EXERCISE: Up to the line containing "ørepropper for å", nothing is kept; from that line through the end of the data below, output every line exactly.

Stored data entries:
########################################

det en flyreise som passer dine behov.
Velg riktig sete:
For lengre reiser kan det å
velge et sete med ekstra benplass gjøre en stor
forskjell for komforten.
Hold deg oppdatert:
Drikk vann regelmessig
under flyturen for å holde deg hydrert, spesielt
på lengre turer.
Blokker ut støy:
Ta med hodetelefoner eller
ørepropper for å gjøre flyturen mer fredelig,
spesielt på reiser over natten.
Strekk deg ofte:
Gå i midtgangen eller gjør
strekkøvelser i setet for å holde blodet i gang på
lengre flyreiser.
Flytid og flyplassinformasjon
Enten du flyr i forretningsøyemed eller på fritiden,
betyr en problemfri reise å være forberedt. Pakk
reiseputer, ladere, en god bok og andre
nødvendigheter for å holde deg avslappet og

########################################

EXPECTED OUTPUT:
ørepropper for å gjøre flyturen mer fredelig,
spesielt på reiser over natten.
Strekk deg ofte:
Gå i midtgangen eller gjør
strekkøvelser i setet for å holde blodet i gang på
lengre flyreiser.
Flytid og flyplassinformasjon
Enten du flyr i forretningsøyemed eller på fritiden,
betyr en problemfri reise å være forberedt. Pakk
reiseputer, ladere, en god bok og andre
nødvendigheter for å holde deg avslappet og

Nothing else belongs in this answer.